Many of us travel with our pets, and when we do there are always worries with hotels, maids, leaving the pets in the car while we go in and eat, among other things. Here are my solutions. I have used these for many years and have never once had the least bit of a problem.

On The Road:

At home my pets don't wear their collars at all. But anytime we go on a trip the collars get put on them. You never know when the best behaved dog or cat may slip out of the car. I also keep their leashes tucked into a cubby hole in the area of the car that they ride. The cat "always" rides in a carrier. Made the mistake once of not putting one in a carrier and almost lost her! So since then my cats have always ridden in a carrier anytime they go in the car for any reason. I keep a small covered bin in the car with cat litter in it and whenever I stop, keeping all doors and windows shut, I let the cat out to use the make-shift litter box and offer her some water. In her carrier she has her own toys to play with plus a small bit of food too.
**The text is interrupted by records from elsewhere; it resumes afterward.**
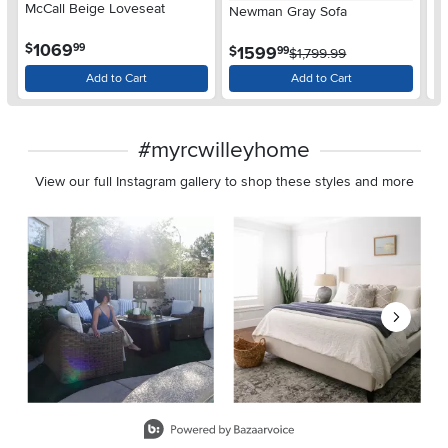
McCall Beige Loveseat
Ca
Newman Gray Sofa
So
.
1069
$
$
99
.
1599
$
99
$1,799.99
Add to Cart
Add to Cart
#myrcwilleyhome
View our full Instagram gallery to shop these styles and more
Media Carousel
Carousel with product photos. Use the previous and next buttons 
Slidepanel 1 of 8, Showing items 1 to 2 of 15.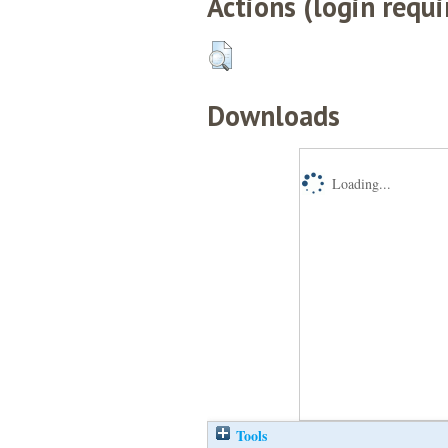
Actions (login requi
Downloads
Loading...
Tools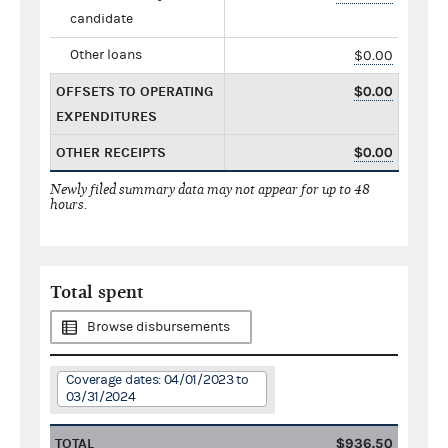
candidate
Other loans
$0.00
OFFSETS TO OPERATING
$0.00
EXPENDITURES
OTHER RECEIPTS
$0.00
Newly filed summary data may not appear for up to 48
hours.
Total spent
Browse disbursements
Coverage dates: 04/01/2023 to
03/31/2024
TOTAL
$936.50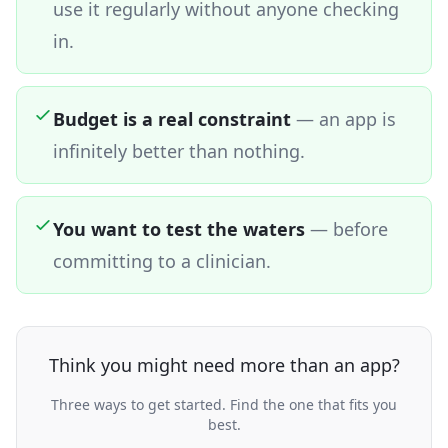
use it regularly without anyone checking
in.
Budget is a real constraint
—
an app is
infinitely better than nothing.
You want to test the waters
—
before
committing to a clinician.
Think you might need more than an app?
Three ways to get started. Find the one that fits you
best.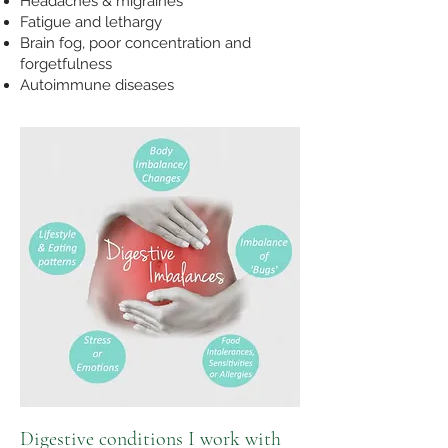
Headaches & migraines
Fatigue and lethargy
Brain fog, p
oor concentration and
forgetfulness
Autoimmune diseases
Digestive conditions I work with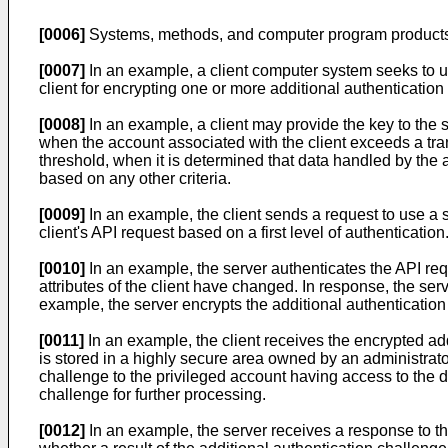
[0006]
Systems, methods, and computer program products f
[0007]
In an example, a client computer system seeks to u
client for encrypting one or more additional authentication 
[0008]
In an example, a client may provide the key to the se
when the account associated with the client exceeds a tra
threshold, when it is determined that data handled by the a
based on any other criteria.
[0009]
In an example, the client sends a request to use a s
client's API request based on a first level of authentication
[0010]
In an example, the server authenticates the API reque
attributes of the client have changed. In response, the ser
example, the server encrypts the additional authentication
[0011]
In an example, the client receives the encrypted ad
is stored in a highly secure area owned by an administrato
challenge to the privileged account having access to the d
challenge for further processing.
[0012]
In an example, the server receives a response to th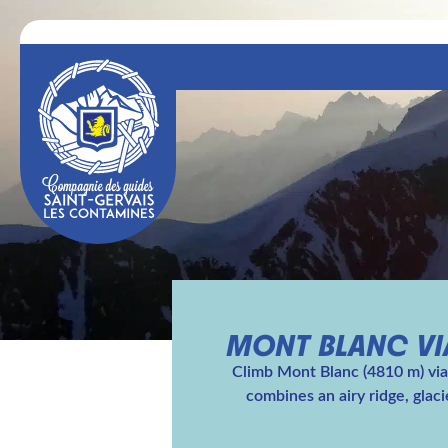
MONT BLANC VIA
Climb Mont Blanc (4810 m) via 
combines an airy ridge, glac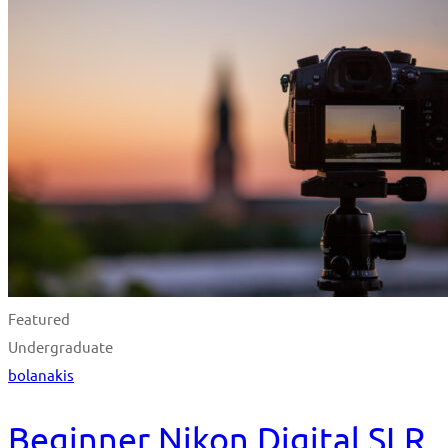
Featured
Undergraduate
bolanakis
Beginner Nikon Digital SLR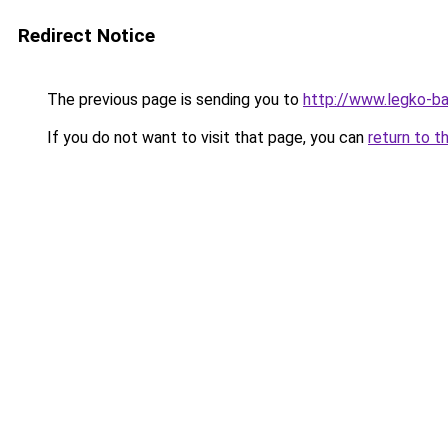
Redirect Notice
The previous page is sending you to
http://www.legko-b
If you do not want to visit that page, you can
return to t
In the car I have a pad for them to lay on and a blanket for them to get under. They have a small bowl of food. Not much, just a little so they don't get too hungry and have a snack. I also keep pet snacks handy and offer them one every hour or two. They also have two small "non-squeaky" toys to play with, along with one rawhide bone for each dog.
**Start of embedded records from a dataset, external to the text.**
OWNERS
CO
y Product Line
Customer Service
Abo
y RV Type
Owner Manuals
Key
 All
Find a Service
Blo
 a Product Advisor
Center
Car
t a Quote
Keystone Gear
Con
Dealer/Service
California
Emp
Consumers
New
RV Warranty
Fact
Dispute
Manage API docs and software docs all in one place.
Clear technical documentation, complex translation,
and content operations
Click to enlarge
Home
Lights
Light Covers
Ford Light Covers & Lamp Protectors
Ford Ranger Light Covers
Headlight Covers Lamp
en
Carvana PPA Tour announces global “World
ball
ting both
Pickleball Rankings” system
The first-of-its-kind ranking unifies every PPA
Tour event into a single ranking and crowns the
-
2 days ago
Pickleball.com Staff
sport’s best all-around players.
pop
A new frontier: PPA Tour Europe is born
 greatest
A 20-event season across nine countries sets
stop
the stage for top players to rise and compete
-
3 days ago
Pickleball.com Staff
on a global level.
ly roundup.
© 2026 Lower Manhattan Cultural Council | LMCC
Anytime I stop, I offer them some water, then take them for a walk. Even if I'm only stopping for a minute to run into a ladies' room. They probably have to go too! After I've gone in and done my business, I take them for another short walk to let them relieve themselves one last time before hitting the road again. I also give the cat one last chance at the litter box too.

When it comes to eating on the road, I stick with drive thrus. This way I don't have to leave the pets in the car where they may get over heated or too cold. I save restaurant eating for when I arrive at my destination. This also has 2 more good things to it: I save money over restaurants, and also save time too.

At The Hotel:

When I check in I tell the desk clerk that I have pets and that "I do not want maid service" during my stay at all. If I will be there more than 3-4 days, I tell them I will let them know what day they can come in. I keep a large laminated sign and some packaging tape in my suitcase. The sign tells the maid in large letters not to enter my room for any reason. When I check into my room I tape the sign to the outside of the door. Each morning, I track down the maids and exchange dirty towels for clean ones. I make up my own bed and take out my own trash.
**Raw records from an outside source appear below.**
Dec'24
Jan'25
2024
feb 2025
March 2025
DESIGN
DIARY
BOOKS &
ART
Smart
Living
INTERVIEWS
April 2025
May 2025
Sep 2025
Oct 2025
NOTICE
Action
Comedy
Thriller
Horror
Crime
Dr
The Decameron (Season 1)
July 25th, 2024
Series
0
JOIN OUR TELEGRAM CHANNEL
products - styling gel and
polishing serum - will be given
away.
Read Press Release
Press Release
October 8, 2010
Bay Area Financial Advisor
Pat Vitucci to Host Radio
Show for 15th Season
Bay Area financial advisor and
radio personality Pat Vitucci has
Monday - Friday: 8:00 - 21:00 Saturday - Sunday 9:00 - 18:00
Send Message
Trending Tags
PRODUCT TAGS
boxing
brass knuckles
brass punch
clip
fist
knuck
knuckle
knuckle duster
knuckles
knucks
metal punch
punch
If I will be there for more than 4 days, I set aside one day when I let the desk know, and bring all the pets outside with me for a good long walk while the maids do my room. The cat is brought out in her carrier. It's too easy for a panicked cat to get out of a collar, or get hurt trying, at the sight of a strange or aggressive dog. Should there be a problem with an aggressive dog that is not being handled by its owner, I report it to the front desk at my first opportunity. This has only happened to me twice and both times the desk people took care of the problem immediately.

I've used this system for many years and have never once had a problem. And by using this system, it makes the trip much more pleasant for me and for my beloved pets.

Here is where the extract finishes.